According to a press release from North Dakota Job Service today (see below), the state’s unemployment rate in October remained at a rock-bottom low of 2.8 percent. That’s unchanged from last month and, in fact, is unchanged from October.
But how can that be? After all, the plunge in oil prices and its impact on North Dakota’s economy has been well-documented. There’s still plenty of hiring going on in the state, and generally the economy here is still strong, but there’s no question that plenty of people have been laid off. So why aren’t they showing up in the unemployment rate?
The answer is because most of those workers are leaving the state once their jobs here are gone.
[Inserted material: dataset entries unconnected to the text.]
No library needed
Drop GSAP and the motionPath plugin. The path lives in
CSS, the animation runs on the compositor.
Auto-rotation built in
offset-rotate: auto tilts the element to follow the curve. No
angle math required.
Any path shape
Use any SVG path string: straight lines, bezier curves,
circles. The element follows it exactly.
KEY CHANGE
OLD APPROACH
This chart compares North Dakota’s civilian labor force (the number of people who are available for jobs) versus a count of the number of people who are employed. The gap between these two numbers is the unemployment rate.
As you can see, the trend for both numbers is downward over the last year, but they also track one another. When the employed number goes down, so does the count of people in the state who are eligible to work. This means that the workers who are leaving the “employed” category are probably also leaving the state.
North Dakota lost just over 6,000 employed workers from October 2014 to October 2014, but the civilian labor force also shrank 6,496 workers, which is how the unemployment rate stayed essentially unchanged.
Job Service officials have noted a spike in unemployment benefits paid out-of-state. “Michael Ziesch with Job Service North Dakota says about 53 percent of payments have gone to out-of-staters over the past twelve month period,” the KXNews reported in September. “He says traditionally that number has been less than twenty percent.”
According to that report, workers who lost their jobs in North Dakota and move out of state get counted in their home state’s unemployment counts even though North Dakota is on the hook for paying their unemployment benefits.
What this means, ironically, is that North Dakota is getting some benefits from being something of an acquired taste when it comes to places to live. Were we, say, California or Florida a lot of these workers might be sticking around inflating the unemployment rate and signing up for public assistance programs.